Just 29.6% of patients included in the analysis were taking a high-intensity statin while 45.6% were taking a moderate-intensity statin. In addition, 6.7% were being treated with a low-intensity statin and 18.2% were not taking statin therapy at all.

Benefit Observed in Older Patients   

Among individuals aged 76 to 84 years, a group in whom the 2013 ACC/AHA cholesterol guidelines recommend moderate-intensity statins, there was a 9% reduction in the risk of death at 1 year among the high-intensity statin users compared with those taking a moderate-intensity statin. Rodriguez said that with an older population, physicians may worry about polypharmacy and their ability to metabolize medications.

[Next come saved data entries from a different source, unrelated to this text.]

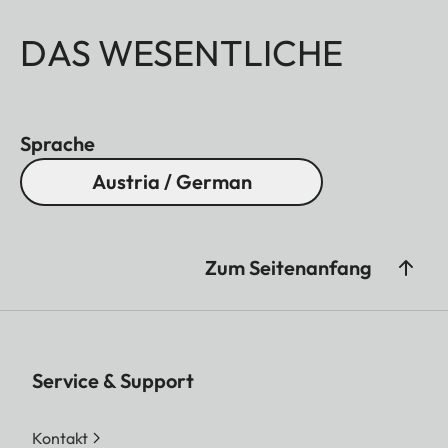
DAS WESENTLICHE
Sprache
Austria / German
Zum Seitenanfang
Service & Support
Kontakt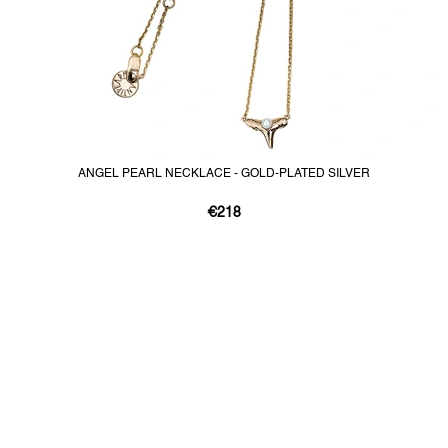
ANGEL PEARL NECKLACE - GOLD-PLATED SILVER
€218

“We completely understand that concern, but some of those patients are the ones at highest risk and it would make sense to treat them aggressively to prevent an event, especially given our data,” she said.

In an editor’s note, Robert Bonow, MD, and Clyde Yancy, MD (Northwestern Medical, Chicago, IL), point out that the evidence base for high-intensity statin therapy in those 75 years and older is small—such patients are not enrolled frequently in clinical trials—and for that reason the ACC/AHA guidelines recommend only-moderate intensity statins for secondary prevention. The finding of equivalent benefit in the older cohort, with no excessive risks, should lead to more randomized controlled trials in these older patients, they state.

“Clearly the prescription of statin therapy and its intensity remains highly individualized, but we find these findings confirmatory that high-intensity statin therapy when appropriate is beneficial for secondary prevention, and these benefits are seen even in older persons,” write the editors. “These data, along with close adherence to the prevailing guidelines, offer effective strategies to reduce death and disability owing to death and disability from [atherosclerotic cardiovascular disease].”

Sources
  • Rodriguez F, Maron DJ, Knowles JW, et al. Association between intensity of statin therapy and mortality in patients with atherosclerotic cardiovascular disease. JAMA Cardiology. 2016;Epub ahead of print.

  • Bonow RO, Yancy CW. High-intensity statins for secondary prevention. JAMA Cardiology. 2016;Epub ahead of print.

Disclosures
  • Rodriguez and colleagues report no conflicts of interest.
  • Bonow and Yancy report no conflicts of interest.